I don't know, but my wife and I are in the EXACT same boat.....so if you figure it out, please tell how you did it.

My plan was to build them a small cabin ( like 1000sqft, 2bd, 1bath, full basement ) down on the front of our place, and if they would agree to a long term deal ( heck, we might be around for another 30 years ), turn the whole place over to them. 

Right now, in our mid 60's, the firewood, the gardens, the orchard, the mowing and the critters ( we beef a steer per year from our own cows, raise couple feeder pigs, have chickens, and do all our own processing on the place )we can still handle. But I can see the day 10-15yrs down the road when we can't. We would like to live here until we die.


----------



## Micheal

I wish you luck in your endeavor to find that special person or two that fit your wants/needs.

It has been my experience that it is better to find ways to make your life easier via newer, better, different types of machinery, using technology, hire out certain jobs, and if nothing else cutting back on what you need to do.

After many years of broken promises from family, friends, and un-done jobs via strangers I've decided a few years back to just cut back to what "I" needed and could do myself. Number of animals were down sized; some gone totally, garden shrank, freezing much of the produce over canning, and did lots of home improvements reducing amount of wood needed to cut for heating.

I leave you with this one thought; I found that it is easier to find people raising animals and produce the same way you do that are willing to barter or sell you their "stuff" then it is to find someone to raise the same "stuff" on your land for you.


----------



## Scott SW Ohio

Have you thought of posting in the Real Estate or Barter Board sections of this forum? I responded to a "Farm Wanted" post in HT Real Estate and found a nice family of homesteaders willing to live in my fixer-upper farm house and improve it in exchange for nominal rent - not the same situation as yours, but there are people right here who are looking for a way into homesteading.


----------



## Shrek

Its now called commodity return leasing of farm land or similar term.

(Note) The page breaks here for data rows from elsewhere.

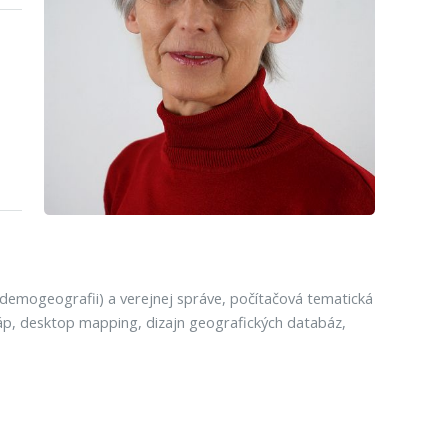
(demogeografii) a verejnej správe, počítačová tematická
 máp, desktop mapping, dizajn geografických databáz,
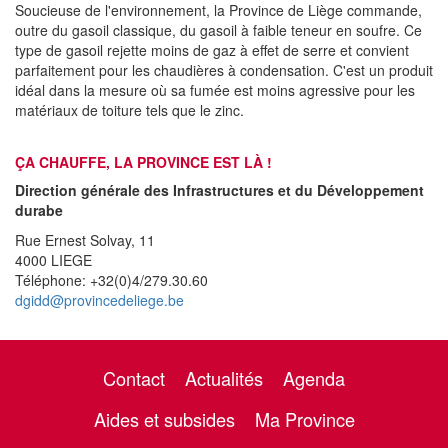
Soucieuse de l'environnement, la Province de Liège commande,
outre du gasoil classique, du gasoil à faible teneur en soufre. Ce
type de gasoil rejette moins de gaz à effet de serre et convient
parfaitement pour les chaudières à condensation. C'est un produit
idéal dans la mesure où sa fumée est moins agressive pour les
matériaux de toiture tels que le zinc.
ÇA CHAUFFE, LA PROVINCE EST LÀ !
Direction générale des Infrastructures et du Développement
durabe
Rue Ernest Solvay, 11
4000 LIEGE
Téléphone: +32(0)4/279.30.60
dgidd@provincedeliege.be
Contact
Actualités
Agenda
Aides et subsides
Ma Province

In days of the past folks simply called it sharecropping. In most cases now the farm land owner gets the smaller share than the cropper or both just split the profit/loss


----------



## Kasidy

You expect your wife to do it all. I mean she's only 70--that's twelve years younger than you! Those bales only weigh 85 lbs, don't be a wimp!!


----------



## WildIdeas

I don't know how to advise you, but I would like to say that I'm moving from downtown Chicago to Floyd County Virginia with my fiance to his parents small homestead and though I'm a city girl, I'm excited because there is no way I could have gotten my own land and have the gardening and husbandry skills to do what I have dreamed of. They are aging and not able to keep up and we will be able to do the labor they can't. In exchange, I have some mentors to teach me all the skills need to be successful and learn a new way of life. There have got to be others out there like me.


----------



## notthereyet

Okie,

Sounds like something I would be very interested in doing, even in my 40's. Unfortunately, I'm not quite ready to completely uproot my life, and I wouldn't meet your superficial criteria, as I enjoy tobacco, the occasional drink, and relaxation with something most people consider to be a drug.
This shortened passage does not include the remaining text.